[Directions] Your answer should hold exactly the lines from the line containing "ΕΦΗΜΕΡΙΔΑ ΠΑΡΟΝ – PARON." through the end of the entries that follow.

Items from a dataset
++++
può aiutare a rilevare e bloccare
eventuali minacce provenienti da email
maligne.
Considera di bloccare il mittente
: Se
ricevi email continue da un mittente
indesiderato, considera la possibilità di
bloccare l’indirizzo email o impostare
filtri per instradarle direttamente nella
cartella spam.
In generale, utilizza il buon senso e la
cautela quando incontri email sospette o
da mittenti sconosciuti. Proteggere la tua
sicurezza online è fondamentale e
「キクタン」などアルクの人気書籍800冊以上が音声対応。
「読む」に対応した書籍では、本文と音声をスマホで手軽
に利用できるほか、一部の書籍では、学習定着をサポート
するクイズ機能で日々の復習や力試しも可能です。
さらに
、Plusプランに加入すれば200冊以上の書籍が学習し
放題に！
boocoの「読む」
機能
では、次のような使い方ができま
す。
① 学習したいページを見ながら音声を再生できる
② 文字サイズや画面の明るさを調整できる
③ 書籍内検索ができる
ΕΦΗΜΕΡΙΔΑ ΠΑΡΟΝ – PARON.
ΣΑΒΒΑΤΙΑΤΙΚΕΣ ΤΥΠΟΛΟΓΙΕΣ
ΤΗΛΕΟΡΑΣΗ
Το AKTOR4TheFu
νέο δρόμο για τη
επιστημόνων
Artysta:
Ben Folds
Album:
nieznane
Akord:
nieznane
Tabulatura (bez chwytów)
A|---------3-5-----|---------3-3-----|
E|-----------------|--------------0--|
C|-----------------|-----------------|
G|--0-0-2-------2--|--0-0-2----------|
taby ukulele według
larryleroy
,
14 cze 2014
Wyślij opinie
++++
[Exercise output]
ΕΦΗΜΕΡΙΔΑ ΠΑΡΟΝ – PARON.
ΣΑΒΒΑΤΙΑΤΙΚΕΣ ΤΥΠΟΛΟΓΙΕΣ
ΤΗΛΕΟΡΑΣΗ
Το AKTOR4TheFu
νέο δρόμο για τη
επιστημόνων
Artysta:
Ben Folds
Album:
nieznane
Akord:
nieznane
Tabulatura (bez chwytów)
A|---------3-5-----|---------3-3-----|
E|-----------------|--------------0--|
C|-----------------|-----------------|
G|--0-0-2-------2--|--0-0-2----------|
taby ukulele według
larryleroy
,
14 cze 2014
Wyślij opinie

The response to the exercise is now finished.